I hoped you can answer me this question, before I start processing my MiSeq 2x300 sequences (since I have long amplicons with as little overlap as 20-50 bp). I was wondering if you can define a minlenght of overlapping in the make.contigs command or if there is already an default set (for instance a minimum of 15 bases overlap)?
Or would you recommend to rather do this with a routine overlapping software (like FLASH or PANDASeq), before getting started with mothur?
Thanks a lot for your help!
So I’m really not the person to ask about this as we’ve shown (Kozich 2013 AEM) that what you’re trying to do is a bad idea since you get very little denoising when you have anything but complete overlap of the reads. You can use screen.seqs to specify things like the minimum overlap.
Hope this helps,
thanks for your answer, I am sure screen.seqs will do. And thanks for the Reference!

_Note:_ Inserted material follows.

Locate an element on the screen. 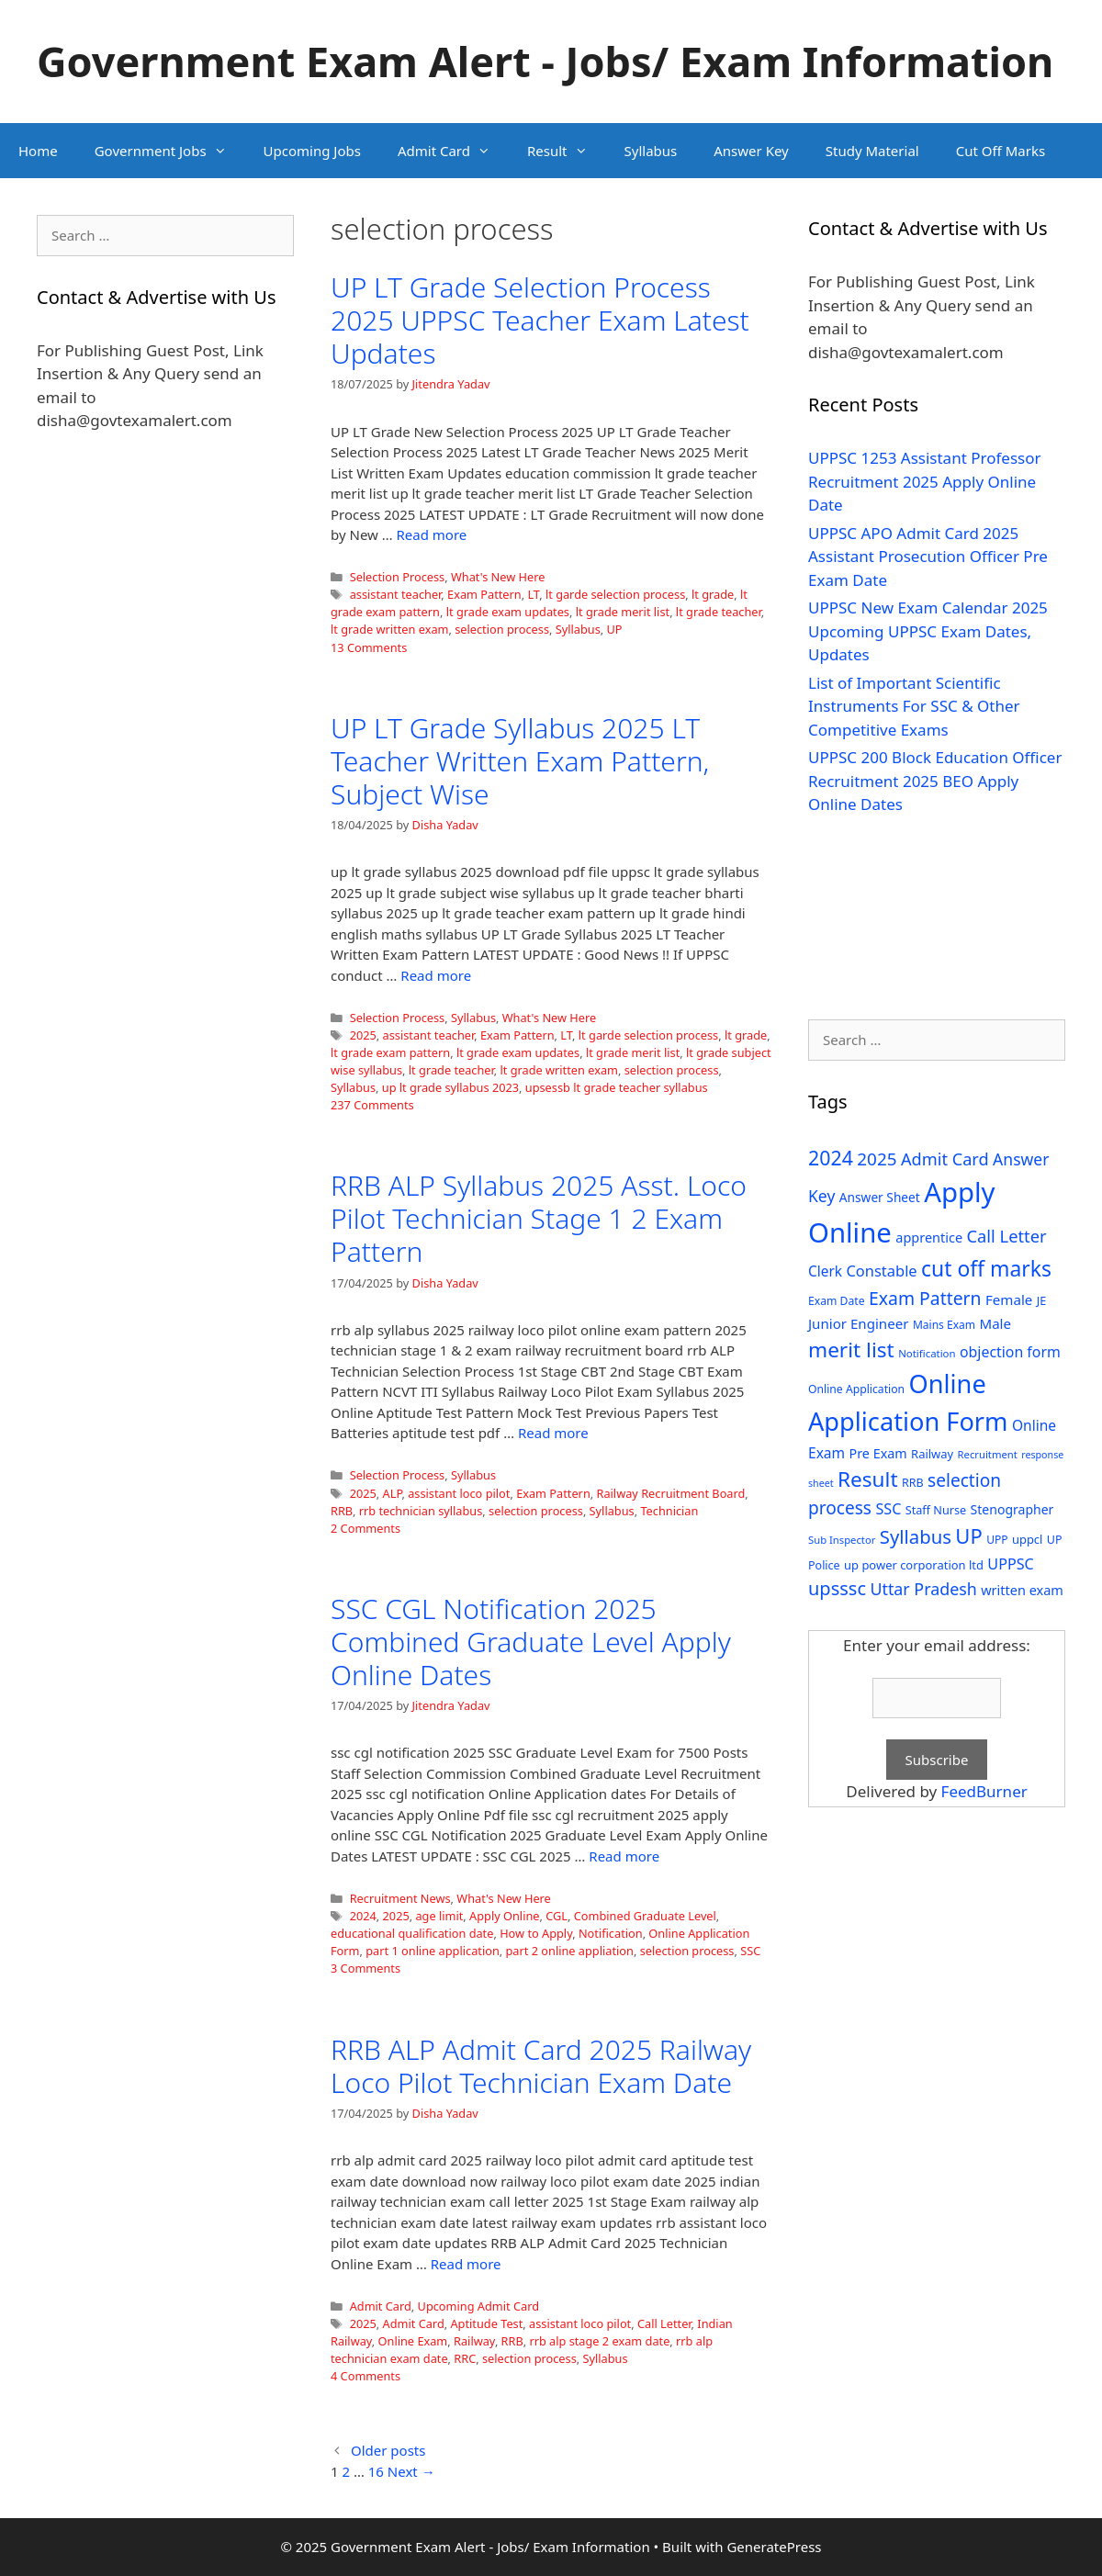 Image resolution: width=1102 pixels, height=2576 pixels. Apply Online is located at coordinates (504, 1915).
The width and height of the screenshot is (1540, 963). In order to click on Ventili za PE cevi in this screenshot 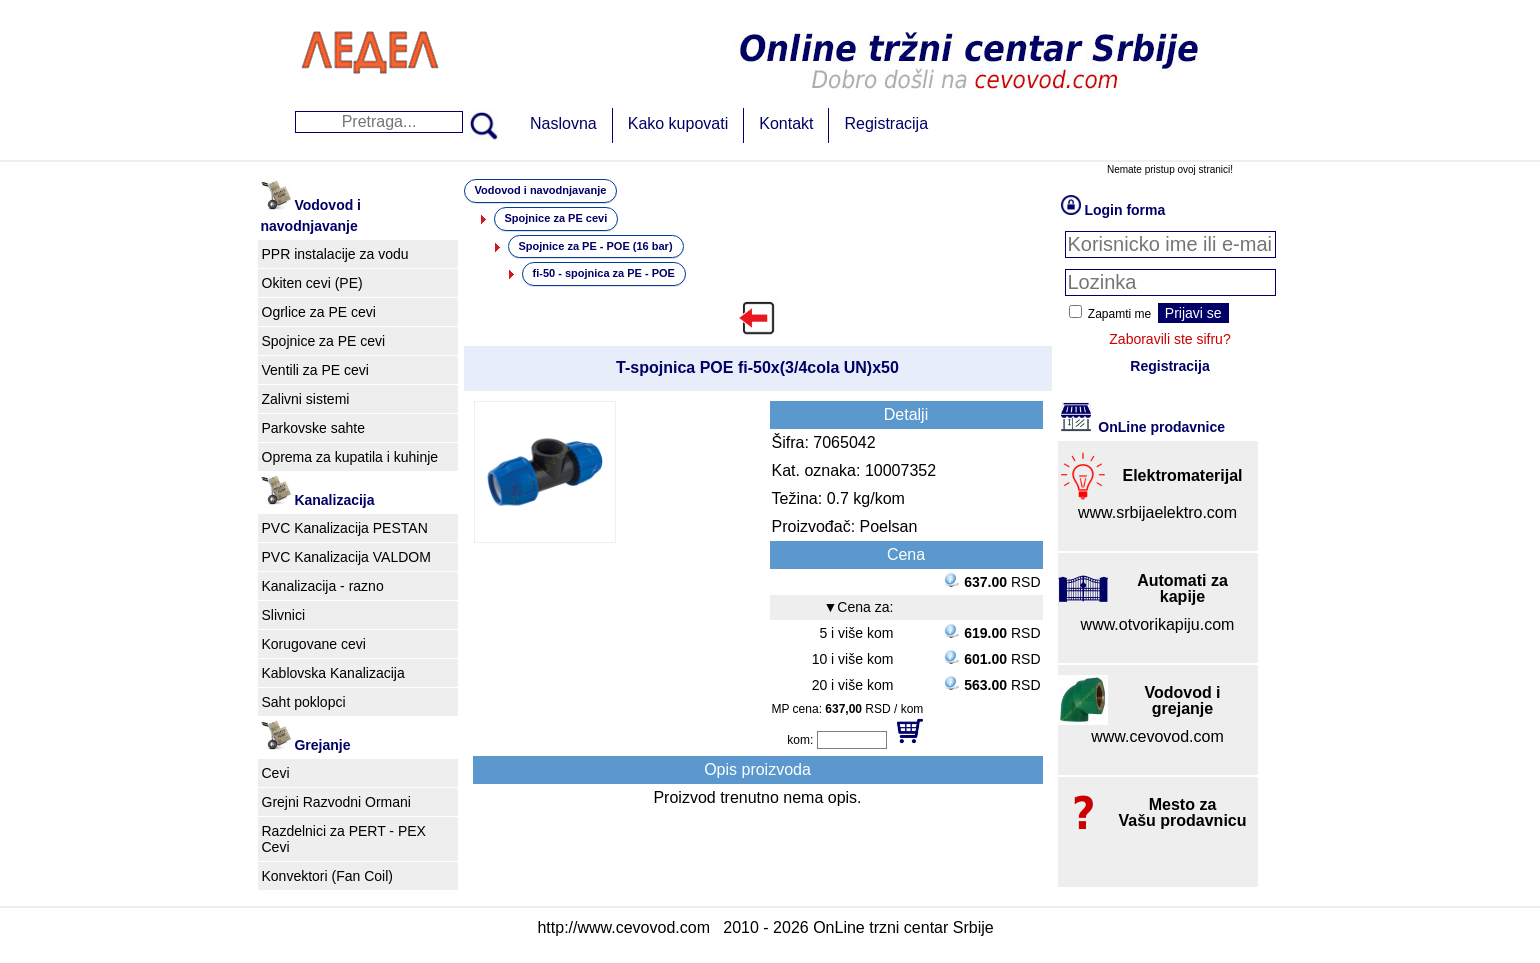 , I will do `click(315, 370)`. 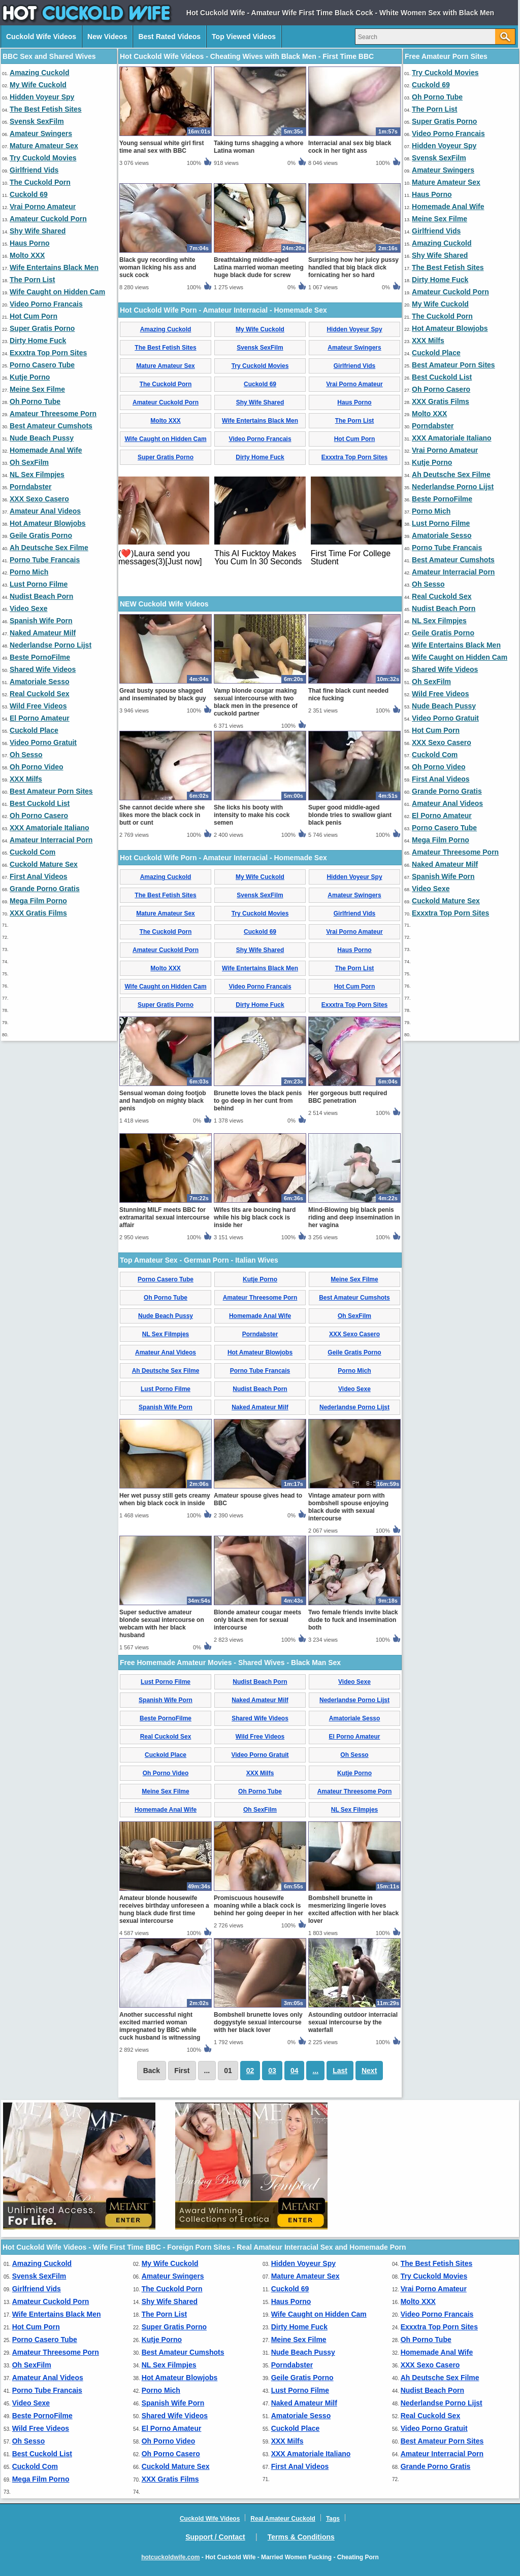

Of course I can see the advantage of having overlapping reads, but well, I don’t work with bacteria, so you do not always have the choice in terms of primer pairs; and 4-5-4 wasn’t an option either.
Also, Illumina is now officially recommending a 550bp amplicon for bacteria, and I guess many people will use it in the future (http://support.illumina.com/downloads/16s_metagenomic_sequencing_library_preparation.ilmn).
Understood. So the tradeoff then is that you (and the people that listen to Illumina) won’t be able to do an OTU-based analysis since there will be so many unique reads due solely to sequencing errors. That will leave database-dependent classification methods as the only available option.